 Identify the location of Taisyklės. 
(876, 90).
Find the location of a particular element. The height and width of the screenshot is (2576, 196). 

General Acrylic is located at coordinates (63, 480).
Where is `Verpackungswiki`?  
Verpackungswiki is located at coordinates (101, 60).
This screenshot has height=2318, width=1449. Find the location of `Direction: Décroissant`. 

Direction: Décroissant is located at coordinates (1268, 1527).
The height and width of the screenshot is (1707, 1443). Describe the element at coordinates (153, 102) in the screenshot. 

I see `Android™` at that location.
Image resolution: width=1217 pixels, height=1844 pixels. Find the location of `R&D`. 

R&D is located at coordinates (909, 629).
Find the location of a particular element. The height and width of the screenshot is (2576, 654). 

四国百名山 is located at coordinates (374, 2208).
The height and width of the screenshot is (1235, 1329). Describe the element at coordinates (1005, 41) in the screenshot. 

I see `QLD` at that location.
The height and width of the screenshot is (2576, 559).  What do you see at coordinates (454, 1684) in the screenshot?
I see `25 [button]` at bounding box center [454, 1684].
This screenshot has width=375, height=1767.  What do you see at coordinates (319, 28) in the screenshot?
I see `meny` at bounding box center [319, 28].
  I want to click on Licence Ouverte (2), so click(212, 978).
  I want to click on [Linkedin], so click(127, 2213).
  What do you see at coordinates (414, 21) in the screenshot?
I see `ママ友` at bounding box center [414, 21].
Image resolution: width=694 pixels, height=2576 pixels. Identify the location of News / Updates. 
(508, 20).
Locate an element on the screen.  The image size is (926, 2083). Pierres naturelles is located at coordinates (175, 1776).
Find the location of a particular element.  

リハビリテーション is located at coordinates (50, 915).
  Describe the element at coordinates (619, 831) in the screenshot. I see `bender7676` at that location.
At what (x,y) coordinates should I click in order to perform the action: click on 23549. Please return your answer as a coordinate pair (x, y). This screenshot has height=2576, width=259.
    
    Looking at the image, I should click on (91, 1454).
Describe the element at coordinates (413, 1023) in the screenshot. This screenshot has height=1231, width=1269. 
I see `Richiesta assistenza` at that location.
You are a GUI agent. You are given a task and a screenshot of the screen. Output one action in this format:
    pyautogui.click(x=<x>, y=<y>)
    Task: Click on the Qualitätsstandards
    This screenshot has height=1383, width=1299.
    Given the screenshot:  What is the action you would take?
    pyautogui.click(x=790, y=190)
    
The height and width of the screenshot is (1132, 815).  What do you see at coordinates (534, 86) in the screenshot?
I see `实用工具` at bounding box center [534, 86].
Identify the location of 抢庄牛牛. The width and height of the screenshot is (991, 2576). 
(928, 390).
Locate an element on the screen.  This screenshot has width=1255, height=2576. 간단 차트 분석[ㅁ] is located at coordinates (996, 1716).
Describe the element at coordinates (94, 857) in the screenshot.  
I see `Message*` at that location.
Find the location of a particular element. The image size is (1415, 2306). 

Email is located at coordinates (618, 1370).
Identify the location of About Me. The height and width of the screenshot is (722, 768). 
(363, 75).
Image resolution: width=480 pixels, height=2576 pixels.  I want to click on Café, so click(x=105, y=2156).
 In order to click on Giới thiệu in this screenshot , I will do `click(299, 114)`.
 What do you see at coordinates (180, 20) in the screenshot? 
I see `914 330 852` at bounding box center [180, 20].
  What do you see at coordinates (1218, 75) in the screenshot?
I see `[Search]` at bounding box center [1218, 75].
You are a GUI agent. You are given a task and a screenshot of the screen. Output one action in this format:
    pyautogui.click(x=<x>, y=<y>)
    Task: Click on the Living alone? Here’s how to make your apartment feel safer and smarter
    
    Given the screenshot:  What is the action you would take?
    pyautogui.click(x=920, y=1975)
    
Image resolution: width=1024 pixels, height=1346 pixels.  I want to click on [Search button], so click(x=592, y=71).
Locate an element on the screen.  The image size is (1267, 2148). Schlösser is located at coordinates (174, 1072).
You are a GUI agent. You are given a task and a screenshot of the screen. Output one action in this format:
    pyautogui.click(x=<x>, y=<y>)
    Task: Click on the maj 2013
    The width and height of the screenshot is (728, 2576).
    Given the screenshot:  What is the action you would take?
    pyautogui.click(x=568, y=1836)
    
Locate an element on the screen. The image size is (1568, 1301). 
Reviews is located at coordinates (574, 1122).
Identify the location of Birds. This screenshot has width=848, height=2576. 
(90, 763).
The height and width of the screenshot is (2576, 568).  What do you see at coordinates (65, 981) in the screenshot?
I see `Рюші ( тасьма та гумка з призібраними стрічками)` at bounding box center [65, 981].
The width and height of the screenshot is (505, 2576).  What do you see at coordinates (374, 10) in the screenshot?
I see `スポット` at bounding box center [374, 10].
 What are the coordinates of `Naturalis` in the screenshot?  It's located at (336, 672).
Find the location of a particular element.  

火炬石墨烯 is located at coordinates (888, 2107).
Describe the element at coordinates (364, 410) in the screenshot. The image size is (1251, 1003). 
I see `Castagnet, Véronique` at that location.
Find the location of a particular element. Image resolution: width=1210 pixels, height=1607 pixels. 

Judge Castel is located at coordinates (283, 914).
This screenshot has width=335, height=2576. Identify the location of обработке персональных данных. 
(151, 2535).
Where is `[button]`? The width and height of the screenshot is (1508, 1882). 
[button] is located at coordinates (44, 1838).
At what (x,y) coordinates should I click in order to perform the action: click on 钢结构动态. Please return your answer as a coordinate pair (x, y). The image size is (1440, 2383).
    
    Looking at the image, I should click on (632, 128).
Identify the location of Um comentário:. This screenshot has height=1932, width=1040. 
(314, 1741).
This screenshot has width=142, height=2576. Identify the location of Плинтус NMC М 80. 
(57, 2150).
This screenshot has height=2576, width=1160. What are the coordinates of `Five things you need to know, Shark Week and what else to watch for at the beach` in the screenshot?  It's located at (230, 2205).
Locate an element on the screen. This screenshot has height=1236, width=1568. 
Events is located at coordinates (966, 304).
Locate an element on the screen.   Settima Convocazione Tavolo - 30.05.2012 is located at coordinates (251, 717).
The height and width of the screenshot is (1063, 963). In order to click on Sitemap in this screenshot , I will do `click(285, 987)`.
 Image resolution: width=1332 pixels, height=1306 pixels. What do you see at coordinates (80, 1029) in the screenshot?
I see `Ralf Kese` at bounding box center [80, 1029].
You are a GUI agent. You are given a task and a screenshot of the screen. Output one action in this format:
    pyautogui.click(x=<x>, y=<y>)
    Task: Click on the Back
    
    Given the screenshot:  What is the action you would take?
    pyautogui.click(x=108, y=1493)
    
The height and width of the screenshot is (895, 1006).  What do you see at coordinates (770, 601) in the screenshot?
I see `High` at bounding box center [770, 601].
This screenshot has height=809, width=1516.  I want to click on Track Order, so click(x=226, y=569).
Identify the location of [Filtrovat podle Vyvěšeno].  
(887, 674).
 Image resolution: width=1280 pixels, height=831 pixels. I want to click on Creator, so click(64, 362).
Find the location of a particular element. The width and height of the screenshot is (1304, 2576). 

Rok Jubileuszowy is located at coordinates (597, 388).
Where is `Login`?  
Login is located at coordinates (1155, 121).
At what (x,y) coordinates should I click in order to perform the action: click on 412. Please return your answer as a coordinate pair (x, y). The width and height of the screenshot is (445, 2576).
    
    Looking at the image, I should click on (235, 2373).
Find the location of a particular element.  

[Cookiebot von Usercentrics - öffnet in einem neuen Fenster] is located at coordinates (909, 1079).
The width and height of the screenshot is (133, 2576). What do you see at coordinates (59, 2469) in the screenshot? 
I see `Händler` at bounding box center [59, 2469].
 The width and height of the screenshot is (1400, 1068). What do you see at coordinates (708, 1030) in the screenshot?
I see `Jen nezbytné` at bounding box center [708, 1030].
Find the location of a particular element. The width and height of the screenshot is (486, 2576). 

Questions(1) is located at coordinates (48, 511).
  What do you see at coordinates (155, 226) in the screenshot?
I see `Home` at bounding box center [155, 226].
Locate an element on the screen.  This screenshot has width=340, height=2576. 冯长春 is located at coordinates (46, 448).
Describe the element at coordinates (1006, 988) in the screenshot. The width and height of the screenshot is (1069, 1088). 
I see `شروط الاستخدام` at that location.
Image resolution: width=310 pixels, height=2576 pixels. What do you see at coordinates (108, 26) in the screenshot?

#### [DIRECTIONS FOR THIS TASK]
Your answer should be the lines from the one containing "Describe the element at coordinates (1006, 988)" through the end of the records, both included, output exactly and with nothing added.

#### [OUTPUT FOR THIS EXERCISE]
Describe the element at coordinates (1006, 988) in the screenshot. The width and height of the screenshot is (1069, 1088). 
I see `شروط الاستخدام` at that location.
Image resolution: width=310 pixels, height=2576 pixels. What do you see at coordinates (108, 26) in the screenshot?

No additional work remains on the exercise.